Las tienes espacificas para llenado, vaciado y mixto (6 sondas)
Saludos


----------



## Daniel.more (Abr 27, 2009)

no puede poner electrodos al no tener cisterna....pero si puedes poner un persostato de 1 kilo de precion a la entrada de la bomba,desde que hay agua el la detecta y sierra el circuito para arrancar la centrifuga,y se parara cuando la bolla nivel que has puesto en tu bidon arriba indica que esta lleno,o porque actuo el segundo persostato (instalado a la salida de la bomba que indica que la bomba esta en marcha pero sin precion.saludos


----------



## diegolade (Abr 27, 2009)

Si pudiese mandar una imagen hecho en paint o a mano)de tu problema seria de mucha utilidad para ayudarte. Saludos


----------



## fernandob (Abr 27, 2009)

mo. no .....me parece que si no lei muy por encima estan mezclado cosas.
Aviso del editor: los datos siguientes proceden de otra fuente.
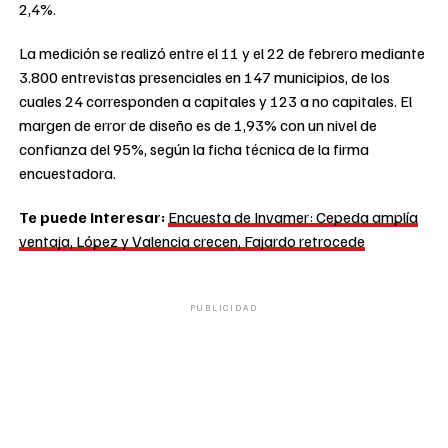
2,4%.
La medición se realizó entre el 11 y el 22 de febrero mediante
3.800 entrevistas presenciales en 147 municipios, de los
cuales 24 corresponden a capitales y 123 a no capitales. El
margen de error de diseño es de 1,93% con un nivel de
confianza del 95%, según la ficha técnica de la firma
encuestadora.
Te puede interesar:
Encuesta de Invamer: Cepeda amplía
ventaja, López y Valencia crecen, Fajardo retrocede
PUBLICIDAD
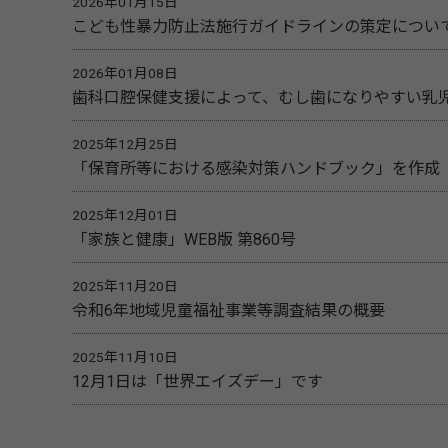
2026年01月15日
こども性暴力防止法施行ガイドラインの策定につい
2026年01月08日
歯科口腔保健支援によって、むし歯になりやすい乳
2025年12月25日
「保育所等における感染対策ハンドブック」を作成
2025年12月01日
「家族と健康」WEB版 第860号
2025年11月20日
令和6年地域児童福祉事業等調査結果の概要
2025年11月10日
12月1日は「世界エイズデー」です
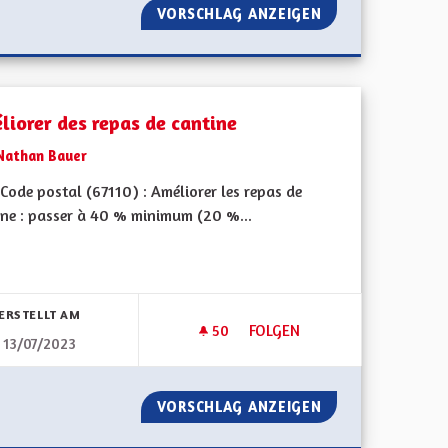
R UNE POLITIQUE JEUNESSE AMBITIEUSE (1/3) PAR LA FÉDÉR
VORSCHLAG ANZEIGEN
CROISSANCE VERT
liorer des repas de cantine
Nathan Bauer
ode postal (67110) : Améliorer les repas de
ne : passer à 40 % minimum (20 %...
bnisse nach Kategorie filtern:
ERSTELLT AM
50
50 FOLLOWER
FOLGEN
13/07/2023
!
AMÉLIORER DES REPAS DE CA
EST, ENFIN !
VORSCHLAG ANZEIGEN
AMÉLIORER DES 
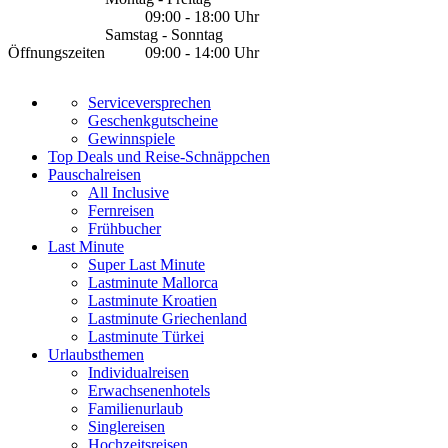
09:00 - 18:00 Uhr
Samstag - Sonntag
Öffnungszeiten
09:00 - 14:00 Uhr
Serviceversprechen
Geschenkgutscheine
Gewinnspiele
Top Deals und Reise-Schnäppchen
Pauschalreisen
All Inclusive
Fernreisen
Frühbucher
Last Minute
Super Last Minute
Lastminute Mallorca
Lastminute Kroatien
Lastminute Griechenland
Lastminute Türkei
Urlaubsthemen
Individualreisen
Erwachsenenhotels
Familienurlaub
Singlereisen
Hochzeitsreisen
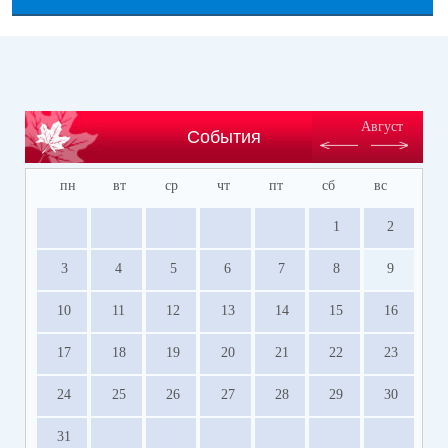
Август
События
пн
вт
ср
чт
пт
сб
вс
1
2
3
4
5
6
7
8
9
10
11
12
13
14
15
16
17
18
19
20
21
22
23
24
25
26
27
28
29
30
31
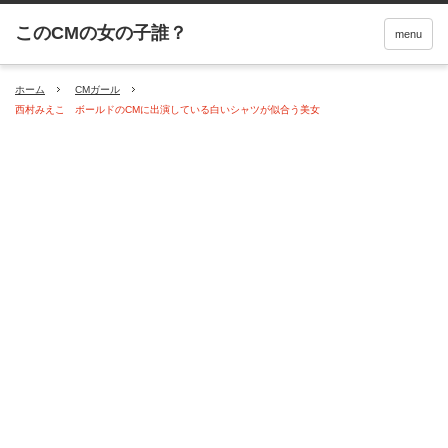
menu
ホーム
CMガール
西村みえこ ボールドのCMに出演している白いシャツが似合う美女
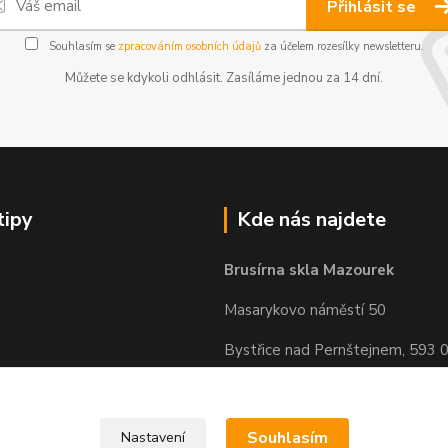
Přihlásit se
Souhlasím se
zpracováním osobních údajů
za účelem rozesílky newsletteru.
Můžete se kdykoli odhlásit. Zasíláme jednou za 14 dní.
tipy
Kde nás najdete
Brusírna skla Mazourek
Masarykovo náměstí 50
Bystřice nad Pernštejnem, 593 
Souhlasím
Nastavení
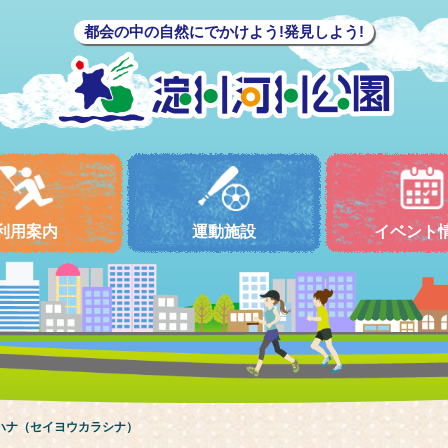
都会の中の自然にでかけよう!発見しよう!
利用案内
運動施設
イベント
ハナ（セイヨウカラシナ）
tanque es arriba (y seguro lo tiene ) 
cisterna es la de abajo salvo que como dice eduardo chupe directo, que asi les va a ir cuando les corten el agua una noche.

el problema de esta persona es que tiene su departamento casi al mismo nivel que el tanque y por eso no tiene presion  (para haber presion debe haber una diferencia de altura suficiente) .
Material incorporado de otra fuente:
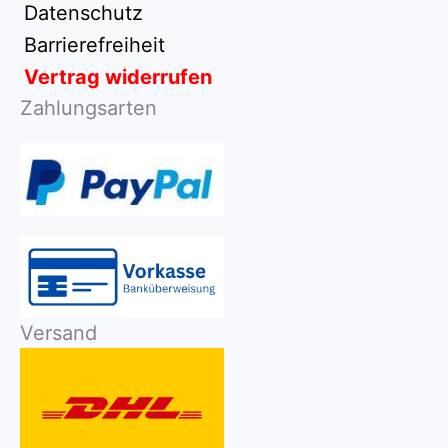
Datenschutz
Barrierefreiheit
Vertrag widerrufen
Zahlungsarten
Versand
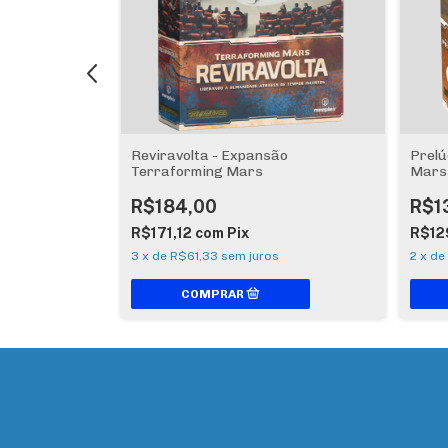
pansão Paper
Reviravolta - Expansão
Prelú
Terraforming Mars
Mars
R$184,00
R$1
R$171,12
com
Pix
R$12
3
x
de
R$61,33
sem juros
2
x
de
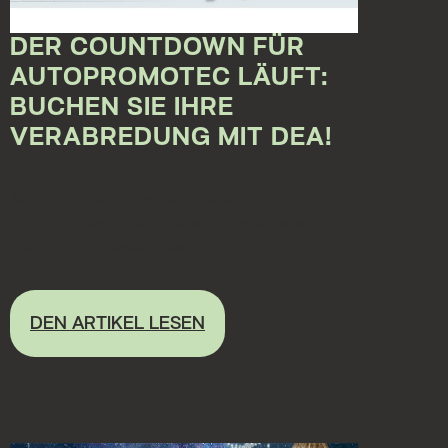
DER COUNTDOWN FÜR
AUTOPROMOTEC LÄUFT:
BUCHEN SIE IHRE
VERABREDUNG MIT DEA!
29.04.2019 00:00:00
Autopromotec nähert sich: Die dem
Kraftfahrzeug-Anschlussmarkt gewidmete
zweijährliche Messe findet ...
DEN ARTIKEL LESEN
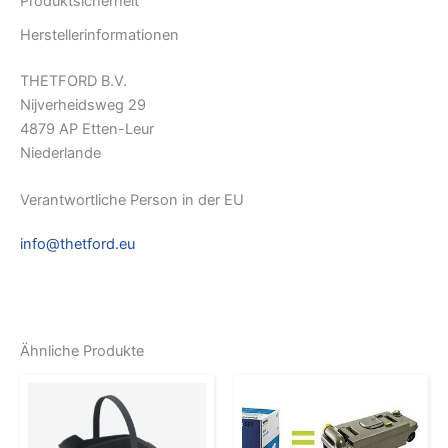
Produktsicherheit
Herstellerinformationen
THETFORD B.V.
Nijverheidsweg 29
4879 AP Etten-Leur
Niederlande
Verantwortliche Person in der EU
info@thetford.eu
Ähnliche Produkte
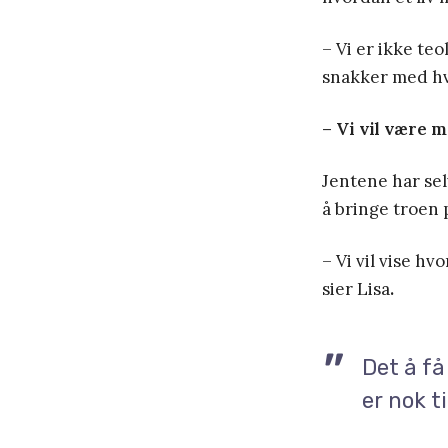
– Vi er ikke teo
snakker med h
– Vi vil være 
Jentene har sel
å bringe troen
– Vi vil vise hv
sier Lisa
.
Det å få
er nok ti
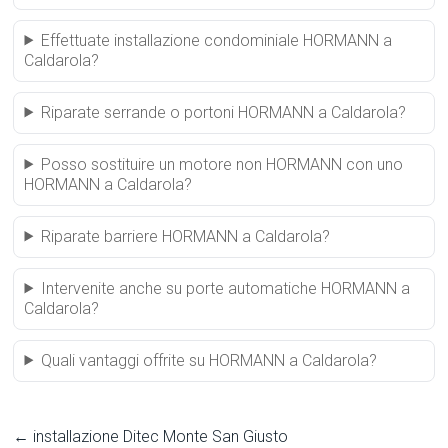
Effettuate installazione condominiale HORMANN a
Caldarola?
Riparate serrande o portoni HORMANN a Caldarola?
Posso sostituire un motore non HORMANN con uno
HORMANN a Caldarola?
Riparate barriere HORMANN a Caldarola?
Intervenite anche su porte automatiche HORMANN a
Caldarola?
Quali vantaggi offrite su HORMANN a Caldarola?
←
installazione Ditec Monte San Giusto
PARA ESTSO CASOS lo que se hace es:
1--- o te pones un tanquecito mas pequeño y mas alto , o sea mas arriba que el tanque .
2--- se venden bombitas chicas que sensan la presion de la cañeria , la cañeria de TU apartamento , toman agua del tanque.
cuando abres una canilla cae la presion y la bombita arranca.

anda a una casa de plomeria grande y pregunta.
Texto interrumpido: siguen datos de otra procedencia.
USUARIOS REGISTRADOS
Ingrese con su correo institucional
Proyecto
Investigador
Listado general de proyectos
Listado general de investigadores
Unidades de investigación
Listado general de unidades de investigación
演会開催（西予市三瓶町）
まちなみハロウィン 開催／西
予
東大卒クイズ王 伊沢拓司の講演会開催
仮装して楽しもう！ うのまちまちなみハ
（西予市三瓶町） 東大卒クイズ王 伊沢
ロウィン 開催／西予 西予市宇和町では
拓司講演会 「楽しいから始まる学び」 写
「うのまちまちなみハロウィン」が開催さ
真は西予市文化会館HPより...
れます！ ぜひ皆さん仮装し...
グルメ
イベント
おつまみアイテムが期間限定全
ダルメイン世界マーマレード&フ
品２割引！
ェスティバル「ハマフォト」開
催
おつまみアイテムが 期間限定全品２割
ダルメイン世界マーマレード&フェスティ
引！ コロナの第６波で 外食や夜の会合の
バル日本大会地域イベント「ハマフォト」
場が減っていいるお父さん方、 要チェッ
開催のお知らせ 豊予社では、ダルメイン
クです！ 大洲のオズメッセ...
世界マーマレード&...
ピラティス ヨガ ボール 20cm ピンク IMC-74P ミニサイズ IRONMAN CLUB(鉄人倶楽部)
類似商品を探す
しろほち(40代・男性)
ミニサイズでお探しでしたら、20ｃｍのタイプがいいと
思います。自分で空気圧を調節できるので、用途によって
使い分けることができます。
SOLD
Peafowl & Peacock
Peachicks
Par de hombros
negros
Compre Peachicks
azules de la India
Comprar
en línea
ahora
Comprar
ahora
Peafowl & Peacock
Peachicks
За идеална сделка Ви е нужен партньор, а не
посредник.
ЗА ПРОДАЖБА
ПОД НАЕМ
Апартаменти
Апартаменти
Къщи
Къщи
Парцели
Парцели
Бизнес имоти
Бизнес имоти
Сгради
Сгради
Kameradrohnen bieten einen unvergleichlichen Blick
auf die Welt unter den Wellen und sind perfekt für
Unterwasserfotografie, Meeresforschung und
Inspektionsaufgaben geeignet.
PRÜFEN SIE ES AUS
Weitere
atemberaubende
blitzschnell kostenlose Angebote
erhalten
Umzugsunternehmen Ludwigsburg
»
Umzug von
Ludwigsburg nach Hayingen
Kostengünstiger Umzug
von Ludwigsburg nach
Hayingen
y lo de automatizar el llenado del tanque dejate de ciencia ficcion.
cuando vayas a la casa de plomeria pregunta por los automaticos de tanque, son mecanicos, desde hace mil años .

saludos


----------



## Eduardo (Abr 27, 2009)

fernandob dijo:
			
		

> 2--- se venden bombitas chicas que sensan la presion de la cañeria , la cañeria de TU apartamento , toman agua del tanque.
> cuando abres una canilla cae la presion y la bombita arranca.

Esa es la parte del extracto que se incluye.